How to complete this task:
When you repeat the entries below, please keep them exact and leave out the pictures.

Supplied records:
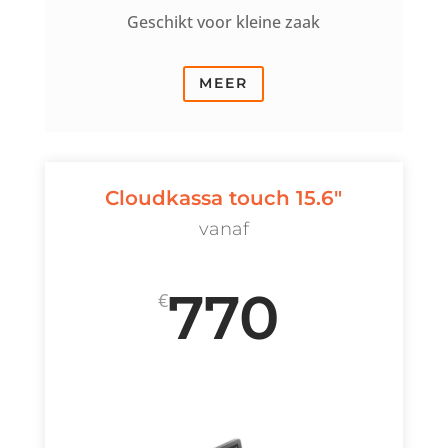
Geschikt voor kleine zaak
MEER
Cloudkassa touch 15.6"
vanaf
770
€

Answer box:
Geschikt voor kleine zaak
MEER
Cloudkassa touch 15.6"
vanaf
770
€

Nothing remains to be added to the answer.